Thank you Ted. It sounds like it may be a good breeding to me.


----------



## julie allen (Dec 24, 2010)

Outbacks Brandi is Doc Ot Vitosha sire and Zifa Van Joefarm dam.


----------



## Kadi Thingvall (Jan 22, 2007)

I have posted various videos of my young male Ares here, he is out of Ajax/Zurco. He's stable, drivey, has a serious edge to him. I wouldn't call him a social dog, but he's neutral in social situations. I've talked to various people who have seen other dogs out of Ajax and they said that is pretty typical, he's definitely throwing some edge.


----------



## julie allen (Dec 24, 2010)

Thank you Kadi. Hopefully all goes as planned and they will continue with the planned breeding.

I can research pedigrees all day, but like to hear firsthand opinions on experience with the dogs.


----------



## Terrasita Cuffie (Jun 8, 2008)

Based on my experience, you can get social w/o the edge, high intelligence, stable and probably what's described as medium drive.
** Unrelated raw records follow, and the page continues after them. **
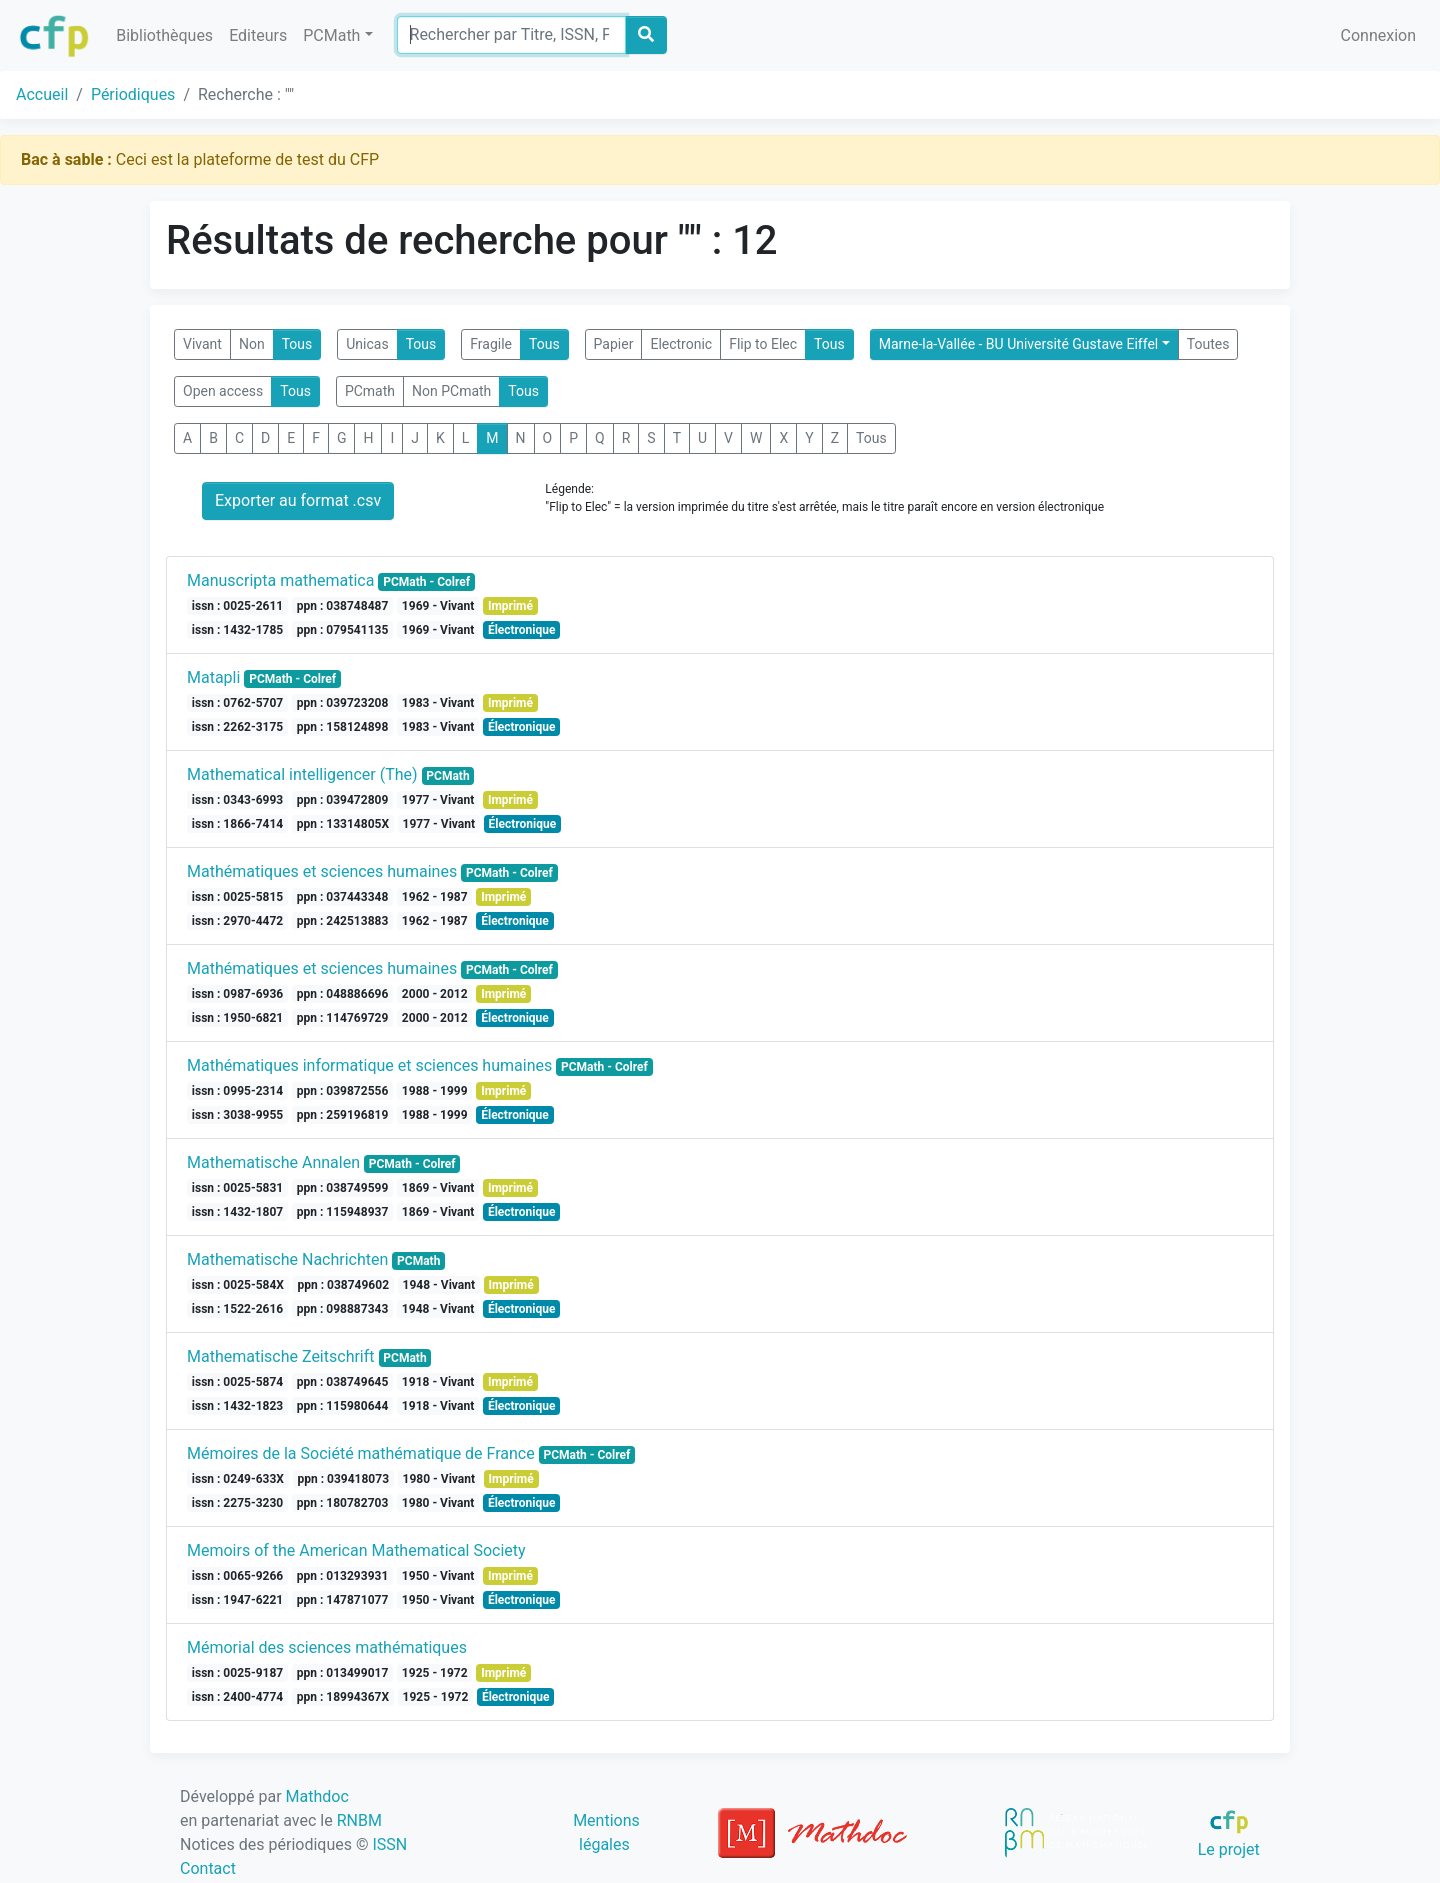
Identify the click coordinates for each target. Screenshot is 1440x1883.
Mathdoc (317, 1796)
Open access (223, 391)
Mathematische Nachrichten (287, 1259)
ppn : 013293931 (343, 1576)
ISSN (389, 1844)
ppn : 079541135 (343, 630)
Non (252, 344)
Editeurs (258, 35)
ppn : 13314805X (343, 824)
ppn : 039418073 (343, 1479)
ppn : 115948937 (343, 1212)
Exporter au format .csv (298, 500)
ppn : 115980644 (343, 1406)
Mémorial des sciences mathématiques (327, 1647)
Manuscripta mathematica (280, 580)
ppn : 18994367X (343, 1697)
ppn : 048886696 (343, 994)
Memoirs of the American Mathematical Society (356, 1550)
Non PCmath (451, 391)
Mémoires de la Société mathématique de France (361, 1453)
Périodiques (133, 94)
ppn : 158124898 (343, 727)
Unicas (367, 344)
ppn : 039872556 (343, 1091)
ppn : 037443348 (343, 897)
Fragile (491, 344)
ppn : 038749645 (343, 1382)
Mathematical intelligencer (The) (302, 774)
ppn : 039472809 (343, 800)
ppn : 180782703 (343, 1503)
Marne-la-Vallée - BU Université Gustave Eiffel (1019, 344)
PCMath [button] (331, 35)
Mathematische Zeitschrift (281, 1356)
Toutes (1208, 344)
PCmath (370, 391)
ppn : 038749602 (343, 1285)
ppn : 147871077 (343, 1600)
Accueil (42, 94)
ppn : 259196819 (343, 1115)
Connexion (1378, 35)
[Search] (511, 35)
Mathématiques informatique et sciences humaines (369, 1065)
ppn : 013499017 (343, 1673)
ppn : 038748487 (343, 606)
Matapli (213, 677)
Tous (297, 344)
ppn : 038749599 (343, 1188)
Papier (614, 344)
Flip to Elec (763, 344)
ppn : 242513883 (343, 921)
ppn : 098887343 (343, 1309)
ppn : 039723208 (343, 703)
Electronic (681, 344)
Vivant (202, 344)
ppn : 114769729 (343, 1018)
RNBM (359, 1820)
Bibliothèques (164, 35)
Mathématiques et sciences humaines (322, 871)
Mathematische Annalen (273, 1162)
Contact (208, 1868)
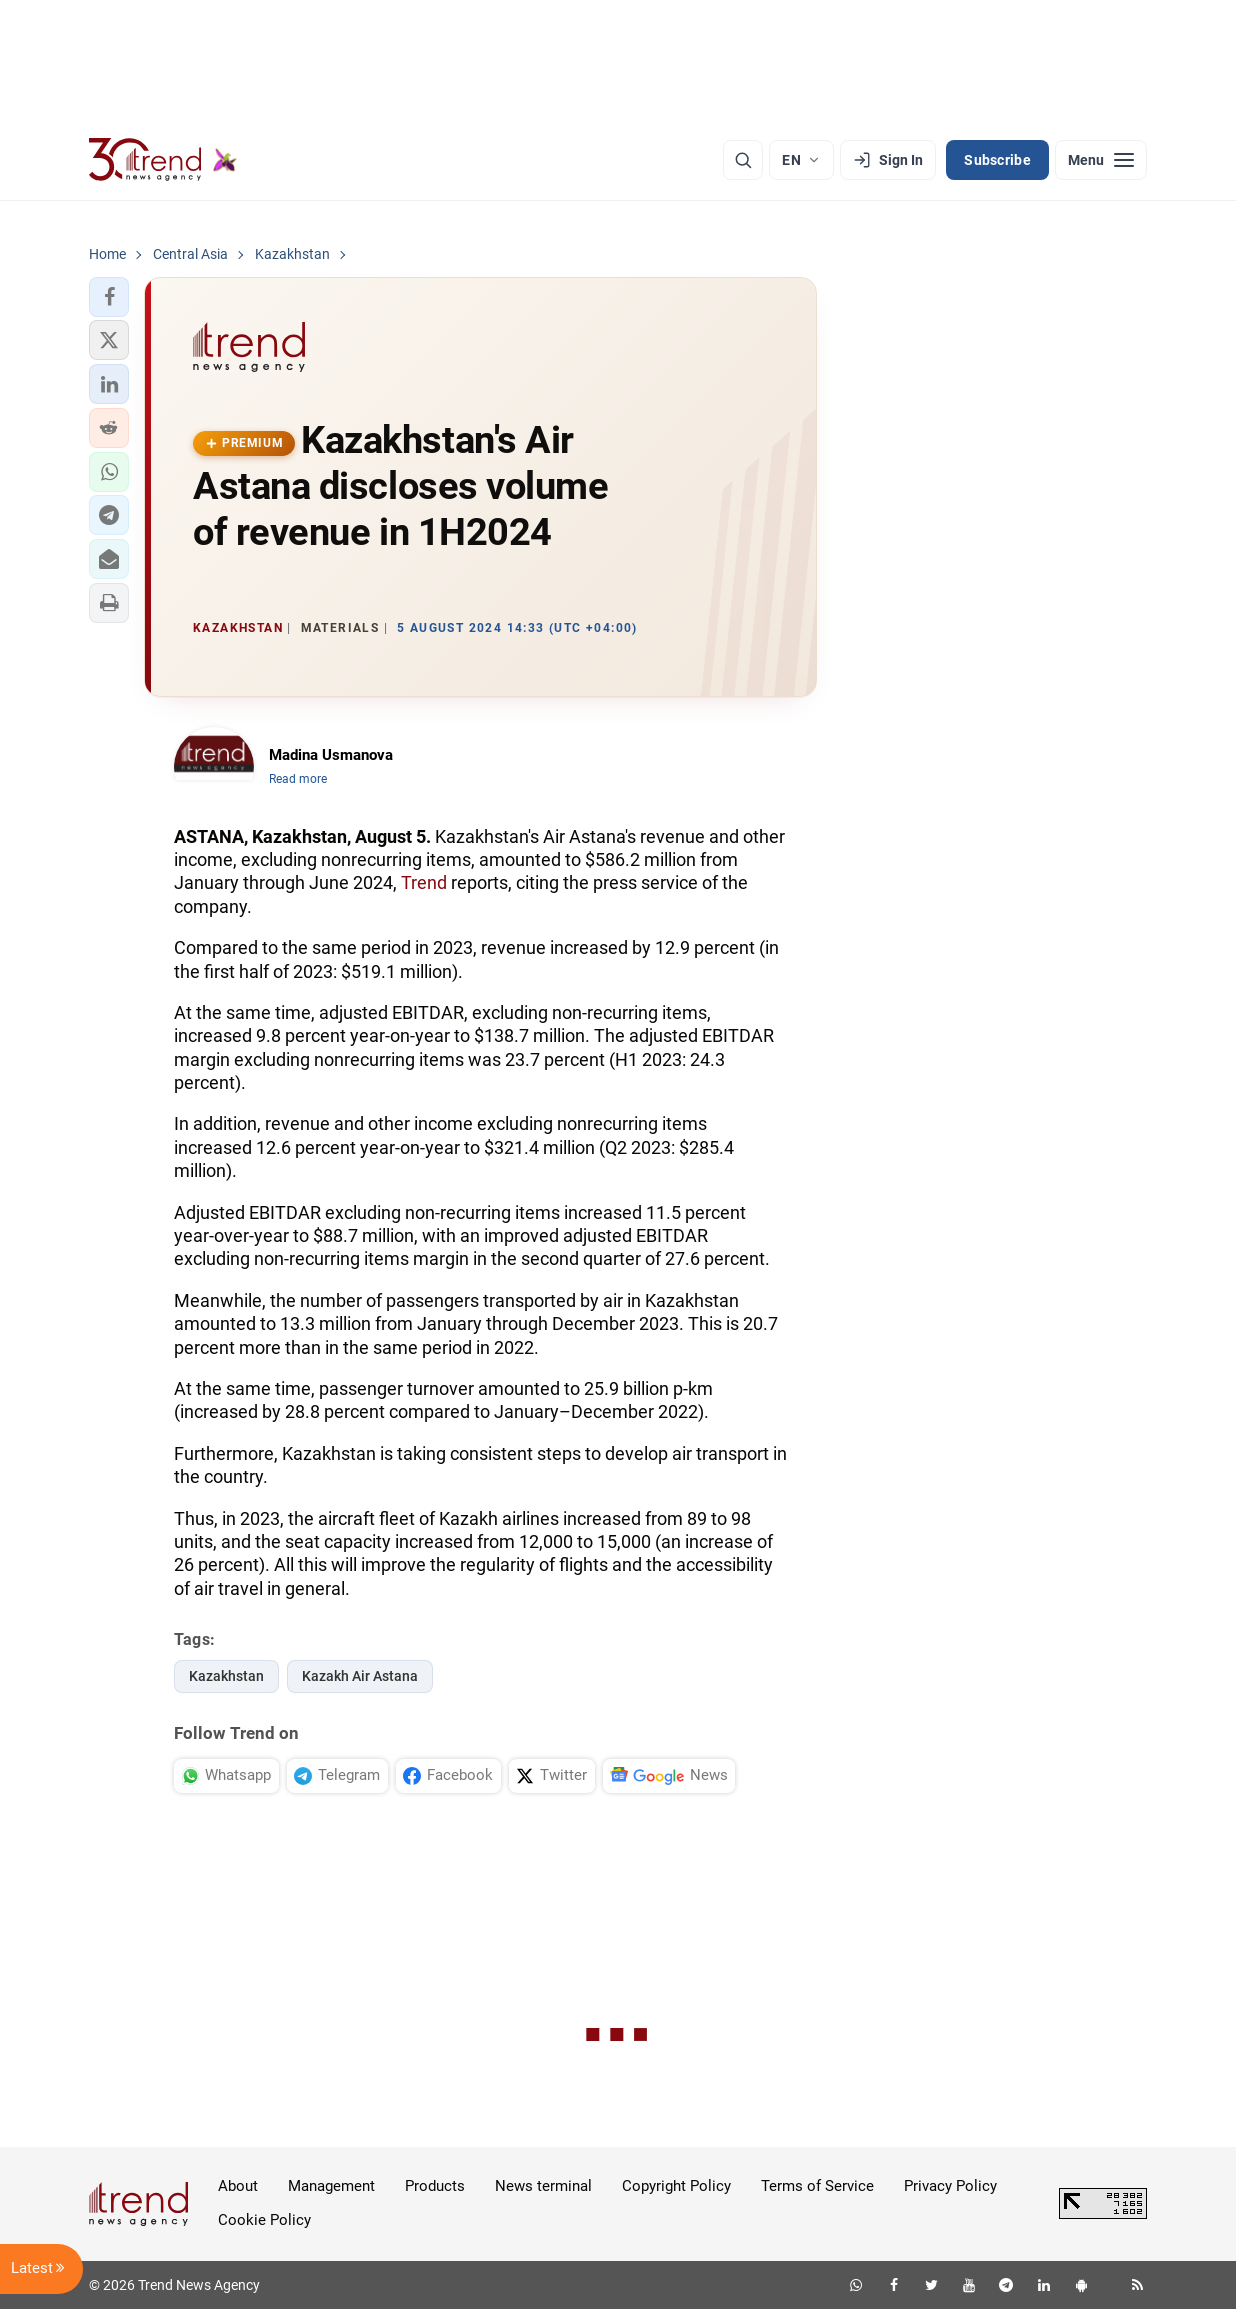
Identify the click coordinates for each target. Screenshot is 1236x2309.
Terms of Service (817, 2186)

So depending on how he is bred, there is a range.

T


----------



## julie allen (Dec 24, 2010)

Terrasita Cuffie said:


> Based on my experience, you can get social w/o the edge, high intelligence, stable and probably what's described as medium drive. So depending on how he is bred, there is a range.
> 
> T


Which dog Terrasita?


----------



## julie allen (Dec 24, 2010)

Any opinions on joefarm dogs?


----------



## Terrasita Cuffie (Jun 8, 2008)

julie allen said:


> Which dog Terrasita?


I've worked with a bitch out of Zurco. Neat dog. I like her. 

T


----------



## Kadi Thingvall (Jan 22, 2007)

Terrasita Cuffie said:


> Based on my experience, you can get social w/o the edge, high intelligence, stable and probably what's described as medium drive. So depending on how he is bred, there is a range.
> 
> T


Who is the mother?

I would say Ares is VERY intelligent, probably comes from both sides since I know his mother line produces intelligent dogs (it's my line)


----------



## julie allen (Dec 24, 2010)

Kadi, do you have any experience with joefarm dogs?


----------



## Kadi Thingvall (Jan 22, 2007)

julie allen said:


> Kadi, do you have any experience with joefarm dogs?


Not really. Read lots of different posts about them on the WWW but I'm not sure if I've had actual hands on experience with any. If I have the pedigree didn't come up.


----------



## Frank Hutto (Dec 12, 2007)

I had an Ajax son. That dog LOVED to bite, and he'd hold a grip forever. He was very high drive, environmentally stable, and had a perfect grip. He was very fast and hit hard for a 59 lb. dog. Mine wasn't an overly serious dog, mainly because I think we did too much prey work on the helper, but he certainly wasn't a happy go lucky prey monster either - he naturally had a lot of fight and was very pushy and possessive. He was really a dog you could have done anything with.


----------